Background: Colorectal cancer is the second leading cause of cancer death in the United States. Screening for colorectal cancer is now widely recommended but underused. Lack of insurance coverage for screening tests may be one reason patients do not undergo these procedures.
Objective: To determine the effect of Medicare reimbursement on utilization rates of invasive screening tests. Use of fecal occult blood testing was not studied before 1998.
Methods: We performed a retrospective analysis of ambulatory claims data for Washington State Medicare beneficiaries in 1994, 1995, and 1998. We determined the proportion of patients undergoing diagnostic and screening flexible sigmoidoscopy, colonoscopy, or double-contrast barium enema in 1994, 1995, and 1998 and the proportion receiving fecal occult blood testing in 1998.
Results: Use of diagnostic and screening colon tests was low in all years.
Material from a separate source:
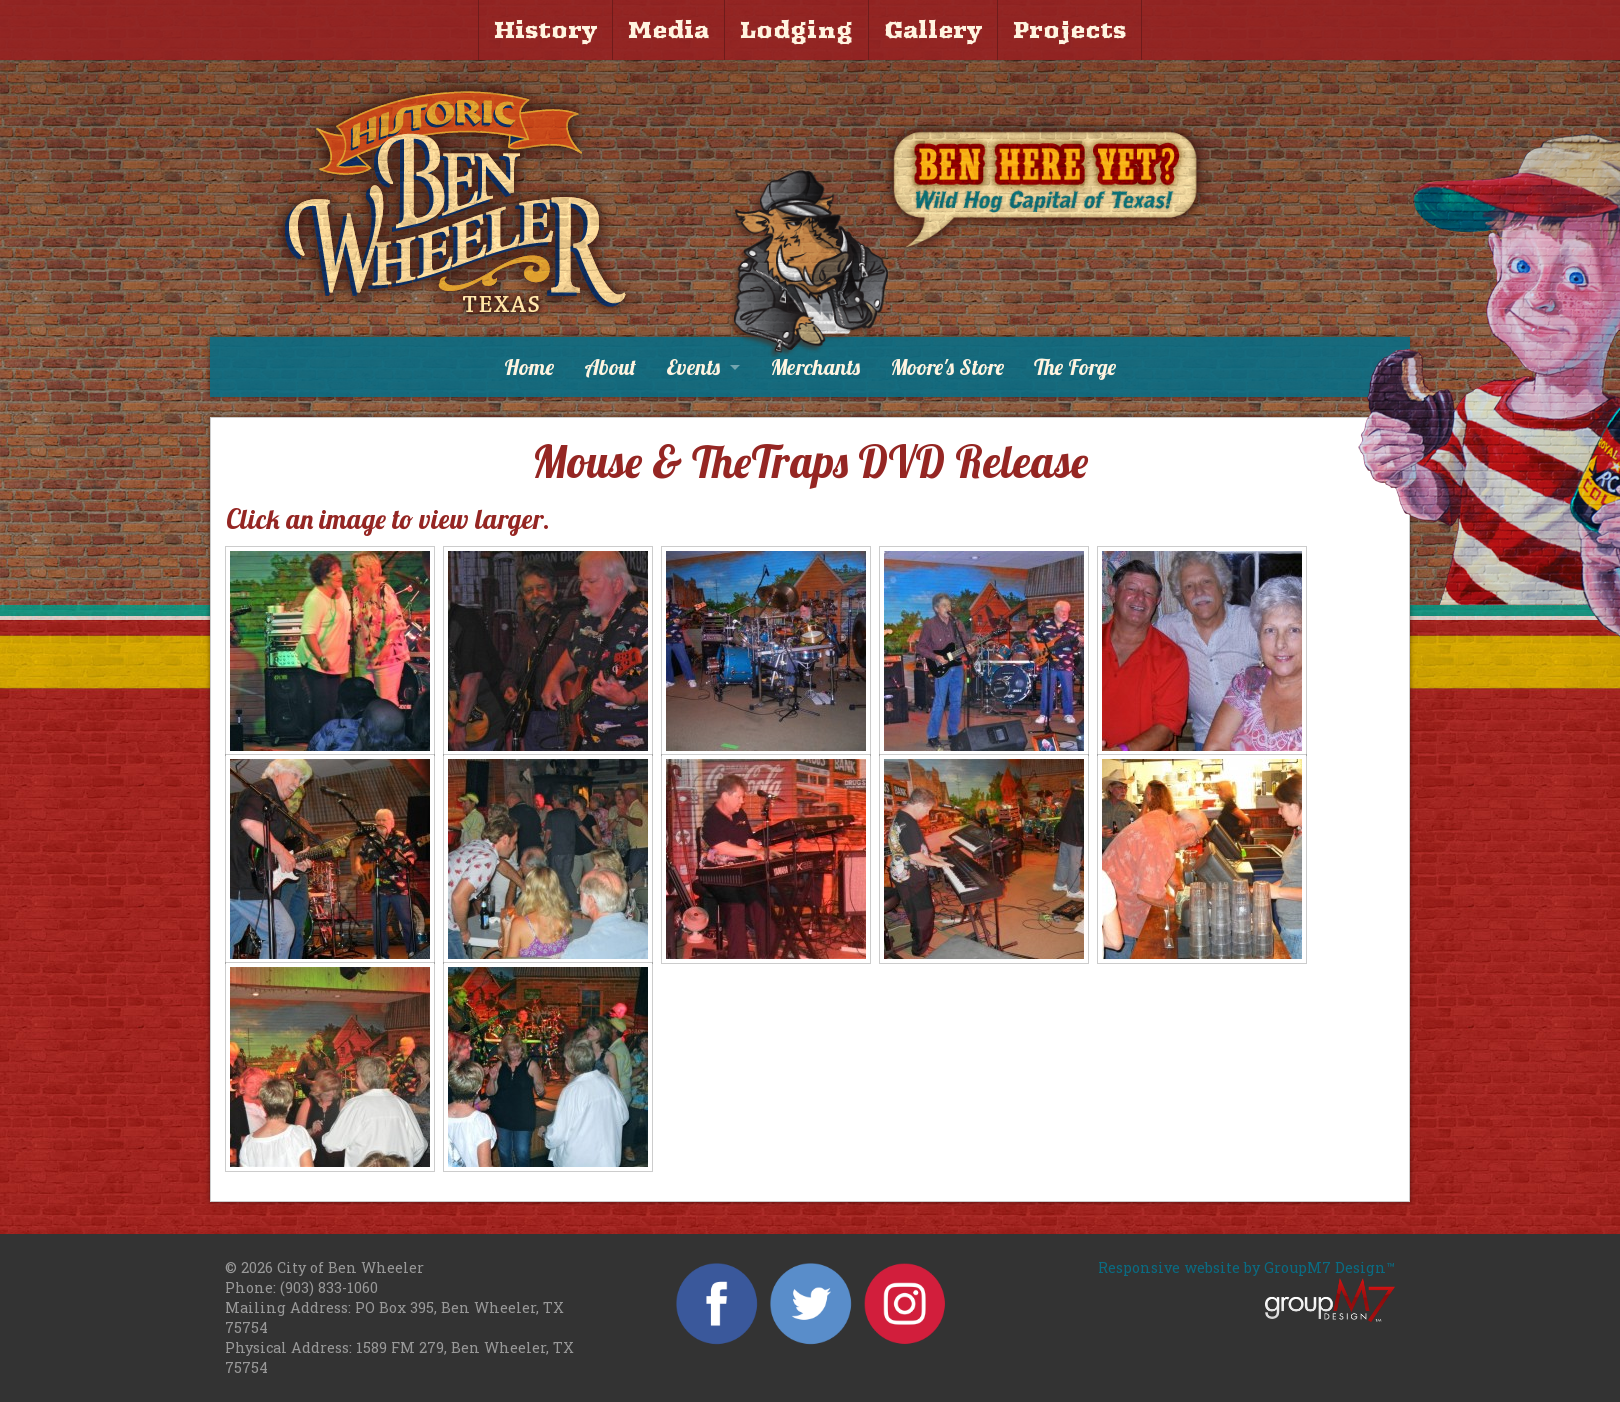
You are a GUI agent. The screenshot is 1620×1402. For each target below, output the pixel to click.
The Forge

Fewer than 6% of beneficiaries received any colon test, and fewer than 4% received a screening test. Although more patients underwent diagnostic testing after Medicare coverage began, use of screening tests did not significantly change (odds ratio, 0.99; 95% confidence interval, 0.97-1.01 comparing 1994 and 1998 [P =.33]). Women, individuals older than 80 years, and nonwhite patients were statistically significantly less likely to be screened in all 3 years (P<.001). In 1998, fewer than 7% of patients underwent fecal occult blood testing, with men and nonwhites statistically significantly less likely to have this test (P<.001).
Conclusions: Colorectal cancer screening tests are underused in the Washington State Medicare population, and insurance coverage for these tests did not substantially affect utilization rates in the period studied.